M&G arranges £40m social housing PP

Estuary Housing Association will use the financing to build 400 new homes over the next three years.

London-based M&G Investments has extended £40 million (€55.2 million; $58.5 million) in private placement financing to Estuary Housing Association, a provider of social housing in Essex and the East of London, the firm said in a statement.

The long-term financing is a 30-year bilateral financing. The borrower has a 12-month deferred draw-down option on £20 million of the financing. Santander GBM assisted Estuary in arranging the facility.

The private placement will enable Estuary to fulfil its development ambitions of 400 homes over the next three years. Half the homes are to be built in London boroughs and the remainder in Essex. Once completed, the developments will bring Estuary’s total housing stock to around 4,500 properties by 2018.

“The process of raising funds through a private placement was new to Estuary and we are very pleased that we have been able to raise funds at a favourable rate that enables us to meet our social purposes through the provision of much needed affordable homes in areas of acute need,” Paul Durkin, chief executive of Estuary, said in a statement.

Until 2007, housing associations relied on banks and The Housing Finance Corporation to meet external funding requirements. However, institutional investors have been providing increasing amounts of long-term finance as banks withdraw from the market, M&G said.

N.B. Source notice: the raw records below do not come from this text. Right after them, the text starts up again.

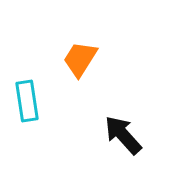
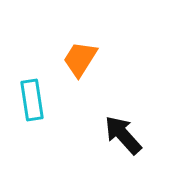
cyan rectangle: moved 5 px right, 1 px up
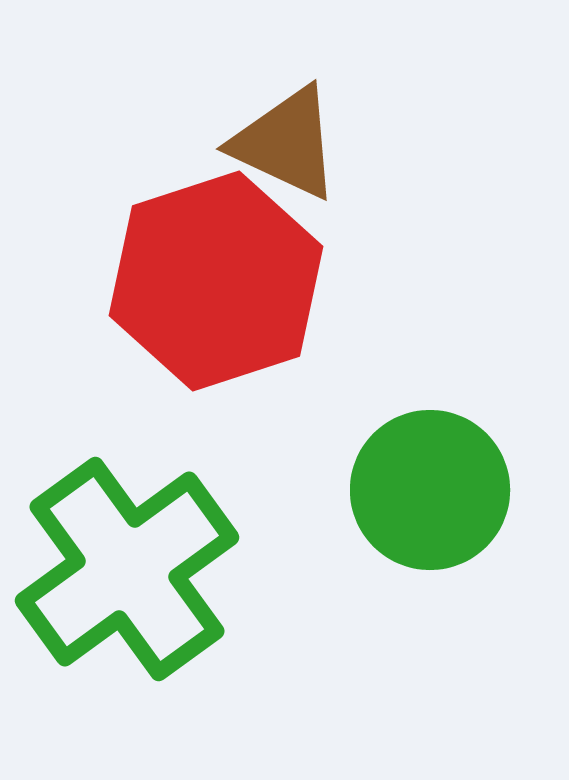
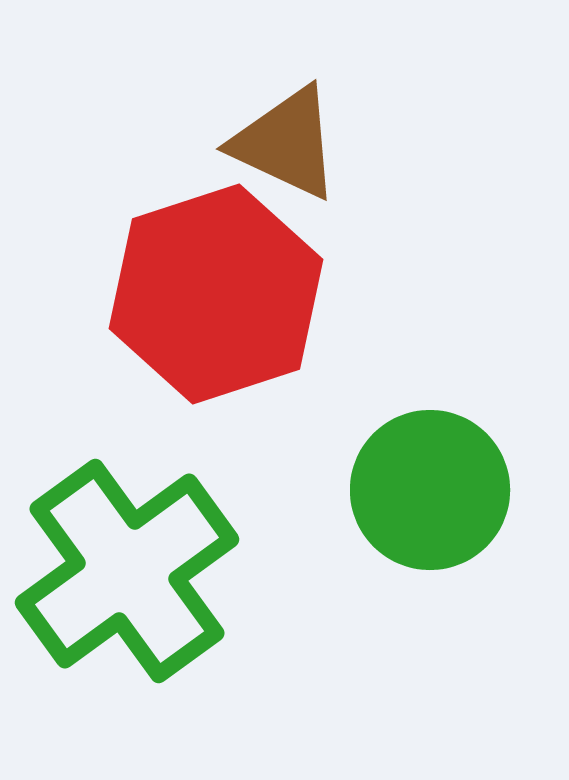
red hexagon: moved 13 px down
green cross: moved 2 px down
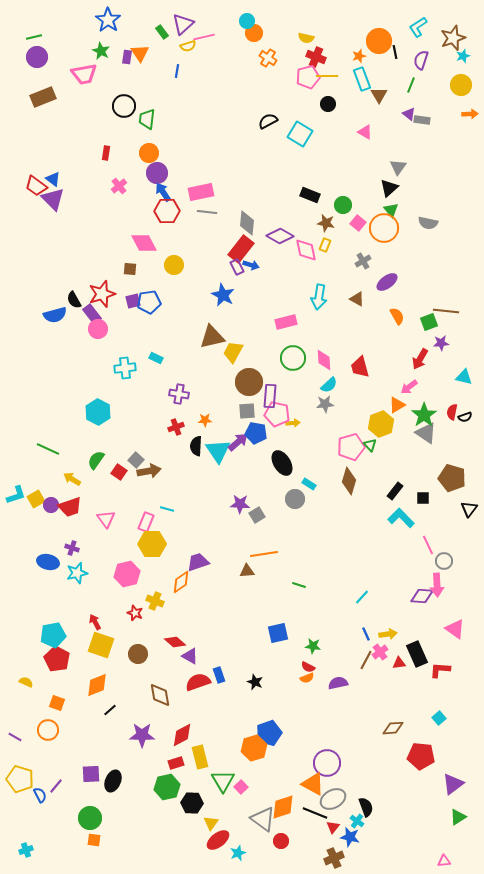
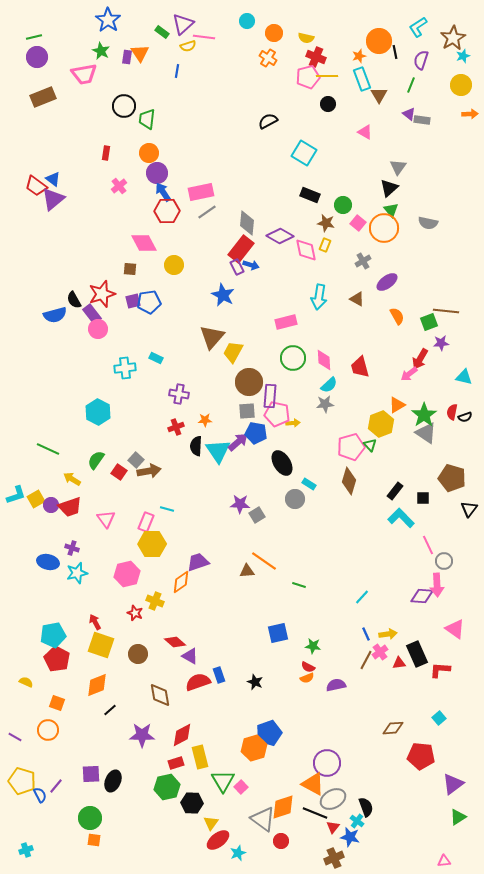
green rectangle at (162, 32): rotated 16 degrees counterclockwise
orange circle at (254, 33): moved 20 px right
pink line at (204, 37): rotated 20 degrees clockwise
brown star at (453, 38): rotated 10 degrees counterclockwise
cyan square at (300, 134): moved 4 px right, 19 px down
purple triangle at (53, 199): rotated 35 degrees clockwise
gray line at (207, 212): rotated 42 degrees counterclockwise
brown triangle at (212, 337): rotated 36 degrees counterclockwise
pink arrow at (409, 387): moved 13 px up
orange line at (264, 554): moved 7 px down; rotated 44 degrees clockwise
purple semicircle at (338, 683): moved 2 px left, 2 px down
yellow pentagon at (20, 779): moved 2 px right, 2 px down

M&G’s pension fund clients continue to seek cash flows over the long-term which are secured against residential property, Davie said. To date, M&G has invested £5 billion in UK social housing through property transactions, public bonds and private placements, a large proportion of it invested since the financial crisis. Most is in bond financing but in 2014 around £400 million was extended in private placements to housing associations, typically not large enough to access the bond markets.

“Estuary plays a vital role in a region where there is both a severe shortage of housing and a growing population. Financing of this type for housing associations enables them to contribute towards meeting the growing demand for affordable housing in their local communities,” Mark Davie, head of social housing, M&G Investments, commented in a statement.